Quitting YouTube wasn’t the only option, but Phan knew “that was the only thing that would force me to really stop everything.”
She posted her last tutorial in July 2016. Almost a year later, in June 2017, she posted a video called “Why I Left,” thanking her YouTube fans for their 10 years of support and explaining that she would “return when I'm inspired to share new ideas.”
Meanwhile, Phan spent her time offline and traveling the world, including to places like Egypt, in an effort to “lower the volume.”
She took photos of her trips, but rather than having them serve as ways to promote her brand, the snapshots were mostly taken to capture moments she wanted to remember herself.
Phan said during the hiatus, she also met with a therapist who helped her push through what were “symptoms of depression.” Her mom, who left Vietnam after the war, had experienced post-traumatic stress disorder, she said. Both had felt the stigma around talking about their mental health.
“In the Asian community, mental health is still considered a stigma,” Phan explained. “I was taught to just bury my feelings. For the past 10 years, I just kept everything on the back burner and totally neglected it. It just started to bubble and boil over.”
Without a weekly YouTube video to worry about, Phan also threw herself into her business.
In 2017, Phan left her job at Ipsy and bought Em Cosmetics from L’Oreal. She is now its sole owner. She staffed up the brand in 2019, personally hiring each employee. It was the first time she was able to create her own team.
Before arriving at her office around 11 a.m. each day, Phan doesn’t check YouTube or Instagram, she said. Instead, she checks Bitcoin prices. As an investor, it’s fascinated her for years and she's also an investor in the cryptocurrency.
While no two days are the same, Phan blocks off Wednesdays to hold all of her meetings and makes sure they end around 6 p.m.
Phan relaxes by cooking and also makes time to watch Disney+ and other YouTubers, like Kathleen Lights and her sister-in-law, Promise Phan.

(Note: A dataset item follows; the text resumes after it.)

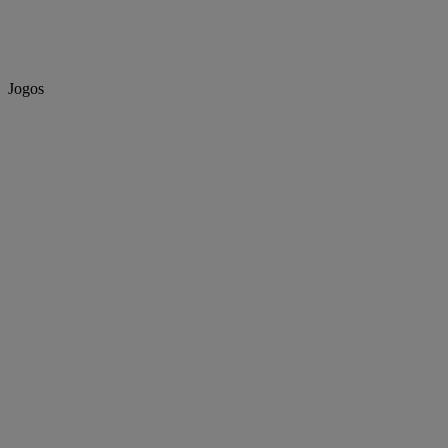
Jogos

Back at her office in a glass-walled conference room, Phan showed off her new 2020 line and the renderings for new products she is preparing to launch.
They include the first iteration of an eyeshadow palette design, which she started developing as a prototype three years ago.
“They’re like pizza slices,” Phan explained of the shadows in the palette. “It was originally a mirror, but we wanted to turn it into a beautiful eyeshadow palette. It’s really stunning. It looks like Darth Vader, which is why we call it the Darth Vader compact.”
It’s a fitting concept for a YouTube beauty world Phan calls “the new Hollywood.”
“It's entertainment. People are very entertained by all the different personalities in the beauty space,” she said.
But is Michelle Phan caught up in the Hollywood mindset? Not so much. Now, she’s posting videos sporadically, whenever she feels like it. She’s making time for family, including Crystal, who gifted her a custom pair of Nike sneakers with a Sailor Moon design. And she’s prioritizing self-care in a digital world that often doesn’t.
“Coming back on, I feel like I’m a normal person,” Phan said with more than a little relief.